Meantime Edgar—or Ned, as his mother called him—had filled a six-quart pail with salt, and we set off immediately for the sheep pasture. The distance was considerable, fully a mile; we first crossed their hay fields, then a cow pasture and then a belt of woodland, through which ran a cart road. Gradually ascending a considerable slope of the woodland, we came out upon the cleared crest of a long ridge. This was the "back pasture;" it was inclosed by a high hedge fence, made of short, dry, spruce shrubs. This fence we climbed, and then Edgar began calling the sheep,—"Ca-day, ca-day, ca-day, ca-day," stopping at intervals to give me various items of information as to their flock and the extent of the pasture. The Murches, who lived on the farm next beyond the Wilburs, pastured their sheep with them, in this same back pasture; they had a flock of thirty-eight, while the Wilburs had thirty-three, but there were over a hundred lambs. Every spring the two farmers and the boys repaired, or rebuilt, the high hedge fence in company. The pasture was of seventy-five acres extent, Edgar said; but it was much broken by crags and grown up to patches of dark, low spruce.

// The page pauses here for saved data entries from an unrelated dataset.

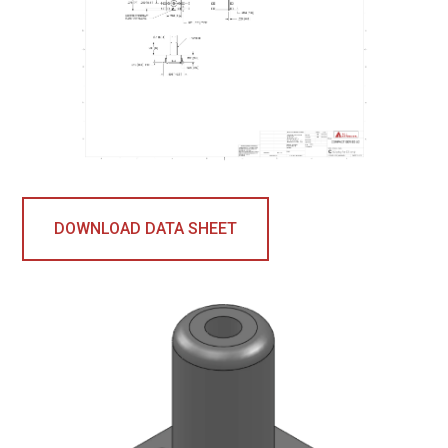
DOWNLOAD DATA SHEET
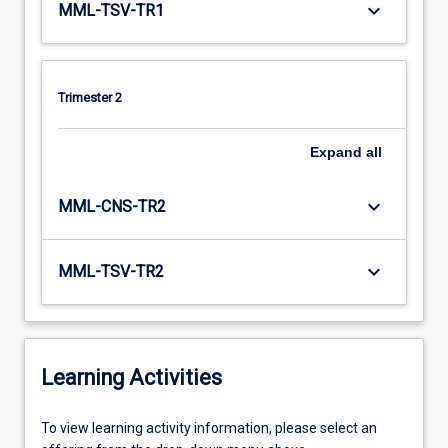
keyboard_arrow_down
MML-TSV-TR1
Trimester 2
Expand
all
keyboard_arrow_down
MML-CNS-TR2
keyboard_arrow_down
MML-TSV-TR2
Learning Activities
To
To view learning activity information, please select an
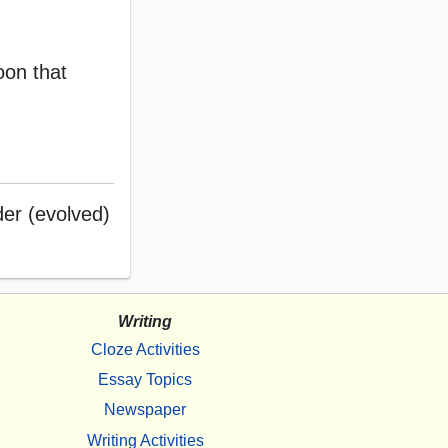
oon that
der (evolved)
Writing
Cloze Activities
Essay Topics
Newspaper
Writing Activities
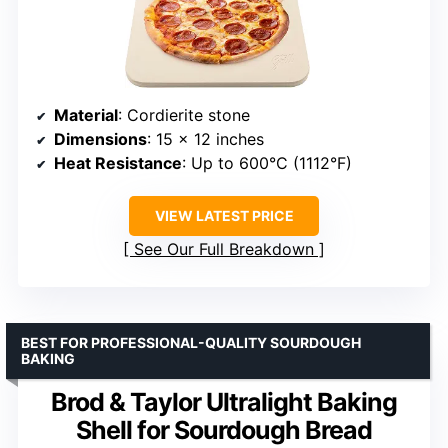
Material
: Cordierite stone
Dimensions
: 15 x 12 inches
Heat Resistance
: Up to 600°C (1112°F)
VIEW LATEST PRICE
See Our Full Breakdown
BEST FOR PROFESSIONAL-QUALITY SOURDOUGH
BAKING
Brod & Taylor Ultralight Baking
Shell for Sourdough Bread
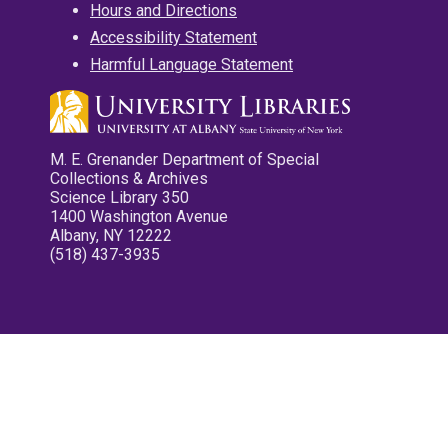
Hours and Directions
Accessibility Statement
Harmful Language Statement
M. E. Grenander Department of Special
Collections & Archives
Science Library 350
1400 Washington Avenue
Albany, NY 12222
(518) 437-3935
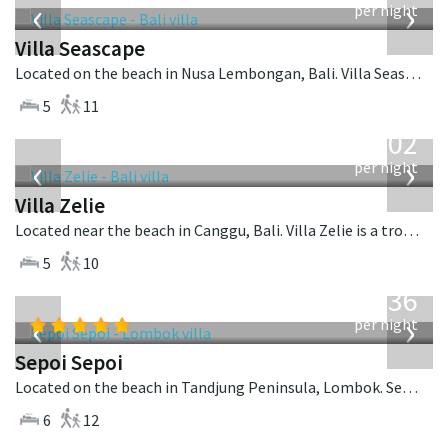
‹
›
per night
Villa Seascape
Located on the beach in Nusa Lembongan, Bali. Villa Seascape is a contemporary villa in Indonesia.
5
11
from
1,502
USD
‹
›
per night
Villa Zelie
Located near the beach in Canggu, Bali. Villa Zelie is a tropical villa in Indonesia.
5
10
from
1,236
USD
‹
›
per night
Sepoi Sepoi
Located on the beach in Tandjung Peninsula, Lombok. Sepoi Sepoi is a balinese villa in Indonesia.
6
12
from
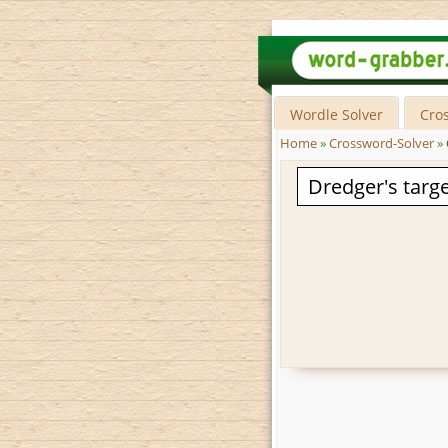
Wordle Solver
Cro
Home
»
Crossword-Solver
»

Altogether it was a very wild locality, wholly inclosed by somber forests; and from the top of one of the ledges, which I climbed, I could see no cleared land, far or near, save on the side next to their farms, and that at quite a distance. This ledge, I recollect, had a vein of white quartz running across it, displaying at one point a trace of rose-color; and I remember thinking that some time I would come here and break out specimens of this handsome stone.
At length in response to Ned's calls, we heard a faint ba-a-a, toward the north end of the pasture, and going in that direction, past a number of spruce copses and many other ledges, we came in sight of the flock of sheep, feeding in a hollow near a spring. A great mob of lambs were following their mothers and frisking about the rocks; and there was one black sheep and one black lamb which, at first sight, I thought were dogs or some other animals. "That black sheep is Murches'," Ned said. "She's got two lambs; but that black lamb is in our flock. There's South Down blood in a good many of them. You can tell the South Downs by their black fore legs and smut faces. There's fifteen pairs of twins in our flock and about as many in Murches'. Ca-day, ca-day, ca-day."
Catching sight of us and the salt pail, the flock now came crowding eagerly about us. The ovine odor was very strong. Black flies troubled the poor creatures grievously, and another larger, evil-looking fly was buzzing about their noses.
"We are coming up in a day or two and tar all their noses," said Ned, dealing out the salt in numerous handfuls, throwing it down on smooth spots upon the grass, and running backwards to avoid the onward rush of the sheep.